Boy 2: *Big Red*. He is almost as big as Fish (body wise) and of course he's red. I actually think he may be a butterfly if his fins were grown out.. guess we'll see.

Everyone (my school included) got frozen blood worms for dinner and I actually got Rosie to eat and it looks like her color is coming back now that she is in my closet in the dark. She seems to have the dragon coloring but I can't tell if she has the dragon scaling or not.


----------



## mysquishy (Mar 12, 2010)

That is horrible! Good for you. I think I may want Rosie once she is better. I *love* her. Could you get some more pics please?


----------



## 1fish2fish (Sep 10, 2009)

I'm going to give it a few days before messing with the girls. Right now they're in my closet in the dark but they still seemed stressed so I'm not going to bother them except for food.

Zippity's color has improved.. she actually has a little color! But she still has the stress stripes and Rosie is still paler than she was when I got her so I don't think they're ready to come out of the closet.

They're both so tiny. Compared to my female they look like fry! Rosie is slightly bigger than Zippity but they're only about 1in long including tail.

The boys seem to be doing fine. Spots just swims around and does his thing and Big Red comes up to the front of the tank to say hi.. he's a really sweet boy.


----------



## Starbright (Apr 26, 2009)

Zippity looks like a danio! She looks SO stressed! That poor girl :[ 

I agree Spots is lovely! I amend you on your good deed! ^_^ Those cups looks disgusting!


----------



## 1fish2fish (Sep 10, 2009)

I almost almost wonder if she's even a betta at all.. she's so tiny! The stripes do go away so I guess she is a betta... she doesn't have hardly any color to her and when I try to take pictures all her color goes away and the stripes come back... she stripes at everything!

What color she does have is very pretty blueish-greenish. I'm hoping if I can get her to grow a little more she'll color up more.


----------



## Mitsufishi (Jul 1, 2009)

eekk! It's people like you I admire! I have problems with the walmart down the street from me. I went in there about 3 days ago, and they had about 6 cups upside down in the sink with dead bettas in them.

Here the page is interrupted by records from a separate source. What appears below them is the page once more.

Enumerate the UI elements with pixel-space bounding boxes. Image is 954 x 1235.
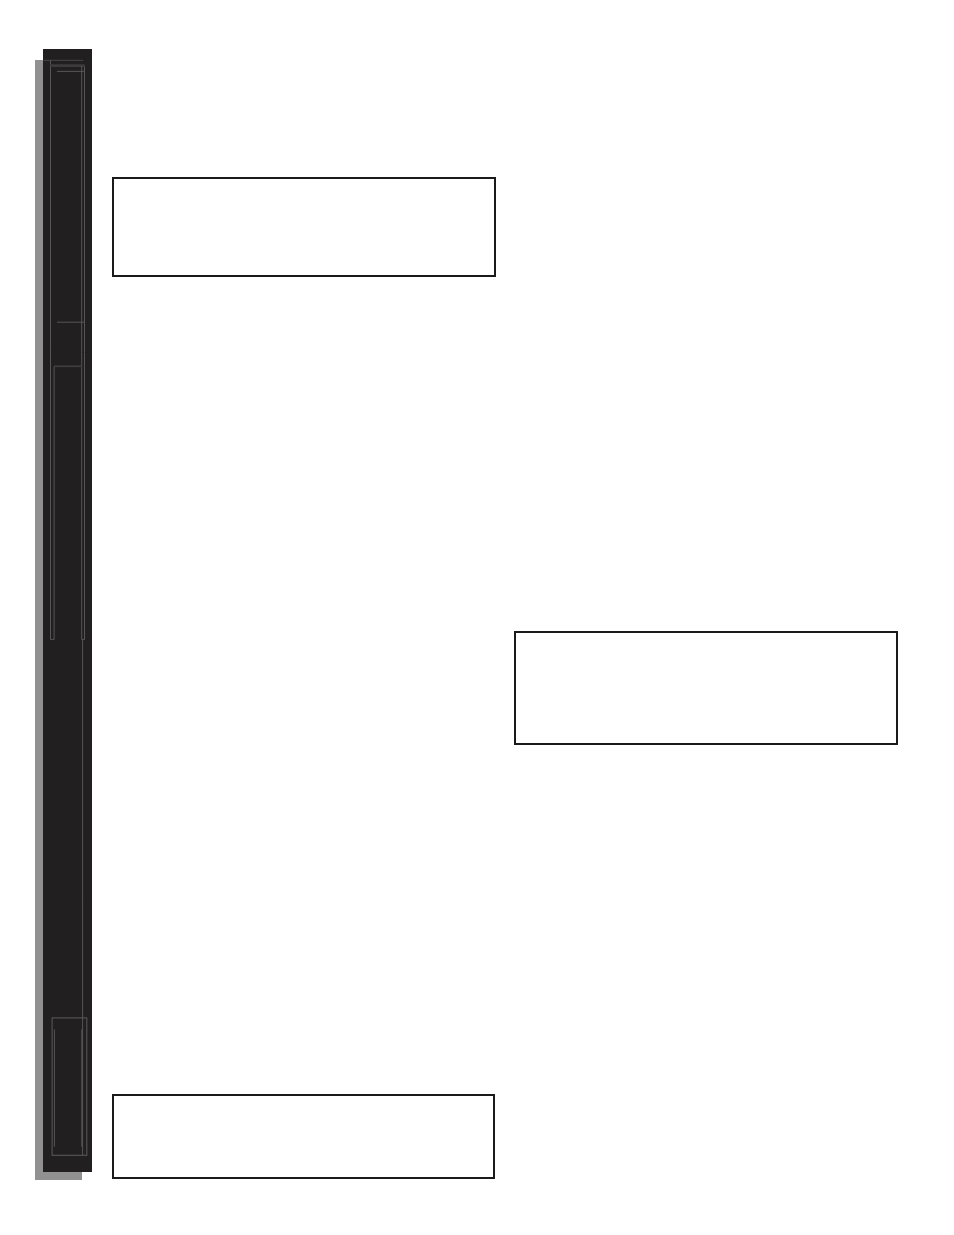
button[interactable]: Open card one [112, 177, 496, 277]
button[interactable]: Open card two [514, 631, 898, 745]
button[interactable]: Bottom navigation bar [43, 1040, 92, 1172]
button[interactable]: Open card three [112, 1094, 495, 1179]
button[interactable]: Top app bar [43, 49, 92, 71]
button[interactable]: List item one [43, 71, 92, 322]
button[interactable]: List item two [43, 322, 92, 661]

I was pretty sad...I also have to refill there cups everytime I go in. Water loss in those things is insane!! I actually just deleted a picture I took, I actually went diggin around in the cabinets that say employee only and saw the betta food with a post it that said "betta 1-2 pellets x2 week" I was seriously mad at them at the moment because there was a male in a cup that looked like it had fallen and cracked on the bottom, and all they did was stick the cup in the sink almost to let it drain out and die!!!! I got mad and went over to the kitchenware aisle and got a huge gladeware tub and filled it with water, opened the bottle of stress coat i was buying and treated it and put him right in it and back in the sink, and feed him a couple pellets i covered it with paper towels so he wouldnt jump out. I also wrote a HUGE note and taped it to the cabinet that pretty much said...."IF WALMART CANT CARE FOR THEIR FISH CORRECTLY THEY SHOULDNT SELL THEM!!!" 2 weeks later there was not a single fish in sight! For about 6 months they stopped selling them. I went back about a week ago and there were tons! :'(


----------



## 1fish2fish (Sep 10, 2009)

You can call 1-800-Wal-Mart and report the store.. just find out what the store number is (you can find that on the store locator).. Thats what I'm going to do later tonight when I finally have a little time.


----------



## sstacy19 (Jan 20, 2010)

horrible!! Good thing you were there!


----------



## Mitsufishi (Jul 1, 2009)

1fish2fish said:


> You can call 1-800-Wal-Mart and report the store.. just find out what the store number is (you can find that on the store locator).. Thats what I'm going to do later tonight when I finally have a little time.



o0O0Oo I will do, I know the store number because I work for the Dept of Wildlife Conservation and they are a vendor for us.


----------



## 1fish2fish (Sep 10, 2009)

Good thing.. I've heard others have done this with very good results.


----------



## carolyn (Apr 17, 2010)

poor little guys. I'm glad you saved them. I see fish at Petsmart that are bad but not that bad. I even handed a cup with a dead fish to an employee as he walked by. I wish I could buy them all and bring them home. You are wonderful!


----------